Hungerford & district
• Please click here for the latest news from Hungerford Town Council.
• Please click here for the latest news from Shalbourne Parish Council.
• Please click here for the latest news from Inkpen Parish Council.
• I mentioned in an earlier version of this post that a representative of CALA will be attending the Hungerford Town Council Environment & Planning Committee meeting on Monday 1o June at 7pm to give a brief update on the progress of the development at Salisbury Road, upstairs in the Town Hall. I’ve recently learned that CALA has sold or otherwise transferred its interests in the matter to Bewley Homes. Click here to the see the relevant page on the Bewley website. It appears that the development is called King’s Ride. It’s hoped that a representative from Bewley will attend this event in place of one from CALA. The arrangement with CALA (which may well apply with Bewley, if someone comes) is that the representative will answer questions but the Town Council requests these to be submitted in advance, preferably the day before but by 2pm on the day at the latest. Please contact firstname.lastname@example.org.

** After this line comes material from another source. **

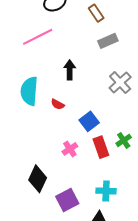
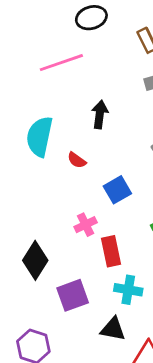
red rectangle: (101, 147) -> (111, 251), moved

• Still time to enter the 2019 Hungerford in Bloom – further information is available on the Town Council’s website (scroll down a few panels).

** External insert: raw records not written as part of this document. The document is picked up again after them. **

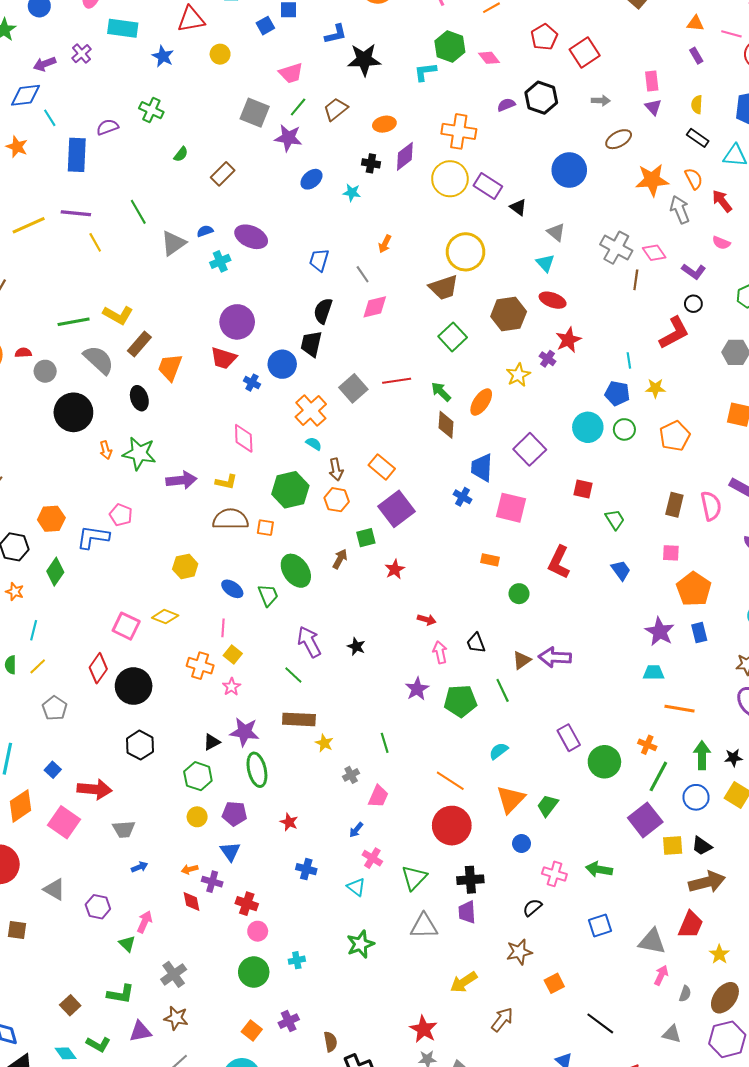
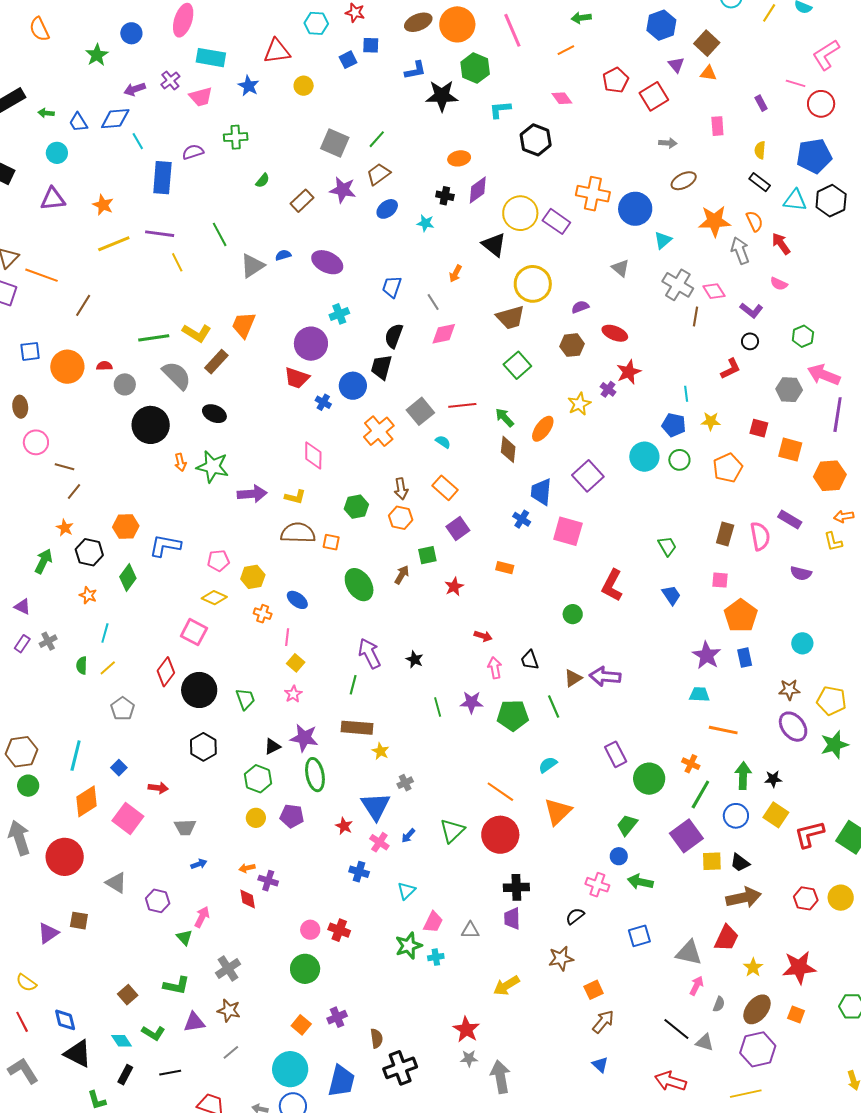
orange triangle: (695, 23) -> (708, 73), moved
green hexagon: (450, 46) -> (475, 68), moved
pink trapezoid: (291, 73) -> (201, 97), moved
black hexagon: (541, 98) -> (536, 140), moved
purple semicircle: (506, 105) -> (580, 307), moved
purple triangle: (653, 107) -> (676, 65), moved
brown trapezoid: (336, 109) -> (378, 174), moved
green cross: (151, 110) -> (236, 137), turned -30
orange cross: (459, 131) -> (593, 194), moved
purple star: (288, 138) -> (343, 190), moved
orange star: (17, 147) -> (103, 205), moved
black triangle: (518, 207) -> (494, 245), moved, size x1.5
cyan cross: (220, 261) -> (339, 314), moved
cyan triangle: (545, 263) -> (663, 240), moved, turned 30
brown hexagon: (509, 314) -> (572, 345), size x0.7
red L-shape: (674, 333) -> (731, 369), size x0.7
orange trapezoid: (170, 367) -> (244, 325), moved
black ellipse: (139, 398) -> (214, 414), turned -50
cyan semicircle: (314, 444) -> (443, 442), moved
red square: (583, 489) -> (759, 428), moved
green hexagon: (290, 490) -> (356, 507), size x0.7
purple square: (397, 509) -> (458, 529), size x0.7
pink pentagon: (121, 515) -> (218, 561), moved, turned -30
orange rectangle: (490, 560) -> (505, 568), moved
green trapezoid: (268, 595) -> (245, 699), moved
yellow diamond: (165, 617) -> (214, 598), moved
orange cross: (200, 666) -> (263, 614), moved, size x0.7
green line: (293, 675) -> (353, 685), turned 60
purple star: (417, 689) -> (472, 702), turned 30
green line: (385, 743) -> (438, 707), moved
red arrow: (95, 789) -> (158, 788), size x0.6
pink trapezoid: (378, 796) -> (433, 922), moved
green trapezoid: (548, 806) -> (627, 825), moved
blue circle: (522, 843) -> (619, 856), moved
blue triangle: (230, 851) -> (376, 806), moved, size x1.5
pink cross: (372, 858) -> (379, 842), moved
green triangle: (414, 878) -> (452, 831), moved
cyan triangle: (356, 887) -> (406, 891), turned 36
red cross: (247, 904) -> (339, 930), moved
gray triangle: (424, 926) -> (470, 930), size x0.7
cyan cross: (297, 960) -> (436, 957), moved
brown arrow: (502, 1020) -> (603, 1022), moved
black line: (600, 1023) -> (676, 1029), moved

• As we’ve mentioned before, Hungerford Town FC is the highest-ranked team in the area, playing the the sixth tier of the English football pyramid. The latest Penny Post competition, launched today, gives you the chance to win a pair of season tickets (worth nearly £400) for all of next season’s home fixtures.
• Hungerford Town Council has been attempting to solve the problem of the lack of parking spaces in the town which will happen when the development near the station begins which will result in the closure of the temporary car park there and has come up with a detailed proposal of how other space near the station can be used. The matter is still in the hands on Network Rail, which needs to be sure that none of its departments require any of the land for any other purpose such as storage or access. There should be some further news in the next week or so.
• The next full meeting of Hungerford Town Council will take place at 7pm on Monday 3 at The Corn Exchange. You can see the agenda here. As usual, there’ll be a report on this, and the other recent and planned activities of the Town Council, in the June penny Post Hungerford which will sent out on Tuesday 4 June.
• The Town and Manor of Hungerford is seeking nominations for trustees (ten are required) to manage the valuable local work of this unique charity. Nominations must be in by Saturday 1 June (not long now): if necessary, elections will take place on Thursday 20 June. More information can be found here.
• Advance warning of a road closure at Lower Denford Road by Denford Mill Bridge (some of you may better know this as the rat run from the Common to the A4). Note that this has been delayed by a bout a month. This will take place between 8am and 5pm on Monday to Friday 9.30am to 4pm on Saturdays between Monday 15 July and Friday 20 September to allow for deck replacement work. There will access-only traffic between the junction on the Common by the railway line and Mill Bridge, and from the A4 to Denford Mill: but the Bridge itself will be closed to traffic and pedestrians during this time. Diversions will be marked via Park Street, the High Street (A338) and the Bath Road (A4).
• Please click here for the latest news from Lambourn Parish Council.
• Please click here for the latest news from East Garston Parish Council.
• Please click here for the latest news from Great Shefford Parish Council.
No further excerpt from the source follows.